Ronaldo chegou à porta do apartamento e tocou a campainha, dizendo para si mesmo que em breve não seria necessário, pois teria a sua própria chave, para o apartamento e a vida de Rodrigo. Esperou alguns instantes, encostando o ouvido à porta. Tocou a campainha novamente. E novamente. E mais uma vez. Depois de cinco minutos, ainda achou que Rodrigo deveria ter ido comprar o champanhe, e sentou-se à porta do apartamento para aguardá-lo. Quando finalmente compreendeu (ou aceitou) que tinha sido enganado pelo seu grande amor, já era noite. Ele ergueu-se do chão do corredor, pegou suas malas e voltou ao apartamento. Ia pedir seu emprego de volta no dia seguinte, ou quem sabe, ainda poderia descobrir que tudo não passara de um engano, e que Rodrigo estava apenas preparando-lhe uma surpresa?...
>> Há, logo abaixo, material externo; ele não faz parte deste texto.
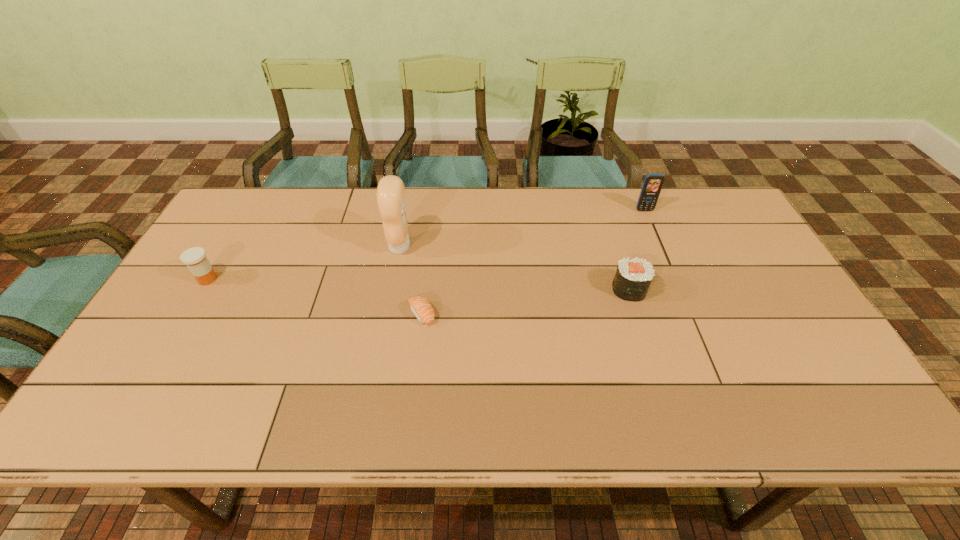 This screenshot has width=960, height=540. In order to click on vacant area that lies between the medicine and the fourth object from left to right in this screenshot , I will do `click(419, 284)`.

This screenshot has height=540, width=960. I want to click on object that stands as the closest to the fourth nearest object, so click(420, 306).

Locate which object is the third closest to the fourth object from right to left. Please provide its 2D coordinates. Your answer should be formatted as a tuple, i.e. [(x, y)], where the tuple contains the x and y coordinates of a point satisfying the conditions above.

[(633, 277)]

Find the location of `vacant area that satisfies the following two spatial constraints: 1. on the screen of the fourth shortest object; 2. on the label of the tallest object`. vacant area that satisfies the following two spatial constraints: 1. on the screen of the fourth shortest object; 2. on the label of the tallest object is located at coordinates (660, 246).

Image resolution: width=960 pixels, height=540 pixels. In order to click on blank area in the image that satisfies the following two spatial constraints: 1. on the screen of the fourth shortest object; 2. on the label of the fourth object from right to left in this screenshot , I will do pos(660,246).

This screenshot has width=960, height=540. What are the coordinates of `free space in the image that satisfies the following two spatial constraints: 1. on the screen of the farthest object; 2. on the label of the tallest object` in the screenshot? It's located at (660, 246).

Where is `free spot that satisfies the following two spatial constraints: 1. on the label of the leftmost object; 2. on the right side of the taller sushi`? free spot that satisfies the following two spatial constraints: 1. on the label of the leftmost object; 2. on the right side of the taller sushi is located at coordinates (202, 289).

Where is `vacant region that satisfies the following two spatial constraints: 1. on the label of the medicine; 2. on the back side of the second object from right to left`? This screenshot has height=540, width=960. vacant region that satisfies the following two spatial constraints: 1. on the label of the medicine; 2. on the back side of the second object from right to left is located at coordinates (202, 289).

The height and width of the screenshot is (540, 960). In order to click on blank space that satisfies the following two spatial constraints: 1. on the screen of the farthest object; 2. on the label of the leftmost object in this screenshot , I will do `click(673, 279)`.

You are a GUI agent. You are given a task and a screenshot of the screen. Output one action in this format:
    pyautogui.click(x=<x>, y=<y>)
    Task: Click on the free space that satisfies the following two spatial constraints: 1. on the label of the fourth object from right to left; 2. on the back side of the left sushi
    This screenshot has height=540, width=960.
    Given the screenshot: What is the action you would take?
    pyautogui.click(x=387, y=314) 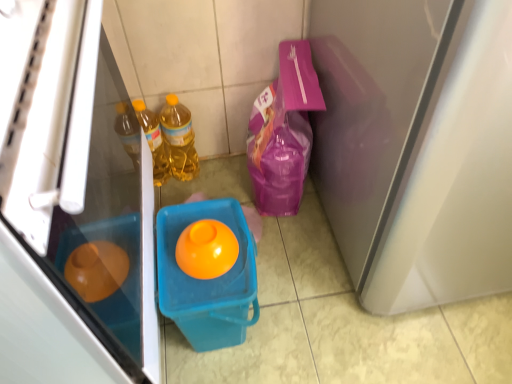 Question: Considering their positions, is matte white screen door at right located in front of or behind translucent yellow bottle at left, the second bottle viewed from the right?

Choices:
 (A) front
 (B) behind

Answer: (A)

Question: Is matte white screen door at right spatially inside translucent yellow bottle at left, the first bottle when ordered from left to right, or outside of it?

Choices:
 (A) inside
 (B) outside

Answer: (B)

Question: Estimate the real-world distances between objects in this image. Which object is farther from the orange glossy egg at center?

Choices:
 (A) translucent plastic bucket at center
 (B) matte plastic refrigerator at left
 (C) translucent yellow bottle at left, the first bottle when ordered from left to right
 (D) translucent yellow bottle at center, marked as the 2th bottle in a left-to-right arrangement
 (E) matte white screen door at right

Answer: (D)

Question: Estimate the real-world distances between objects in this image. Which object is closer to the translucent plastic bucket at center?

Choices:
 (A) translucent yellow bottle at center, marked as the 2th bottle in a left-to-right arrangement
 (B) translucent yellow bottle at left, the second bottle viewed from the right
 (C) matte plastic refrigerator at left
 (D) orange glossy egg at center
 (E) matte white screen door at right

Answer: (D)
Não conseguiu seu emprego de volta. Em breve, não tinha mais dinheiro para o aluguel, e voltou a morar com os pais. Ao saber da história, seu pai colocou detetives atrás de Rodrigo, mas jamais conseguiram encontra-lo. O dano emocional que sofrera fez com que Ronaldo fosse internado em uma clínica para curar a depressão que, desde então, jamais o deixara; tinha apenas momentos de remissão, que conseguia à base de medicamentos. Finalmente, após um ano, Ronaldo conseguiu um outro emprego, retornando à segurança que agora sabia ser ilusória  e começou a reestruturar sua vida. Voltou a viver no apartamento cinzento no qual se encontrava naquele momento, logo após ler o e-mail de Rodrigo. 

Um caminhão buzinou com força, trazendo-o de volta à realidade.

Decidiu que apesar de tudo, iria até ele.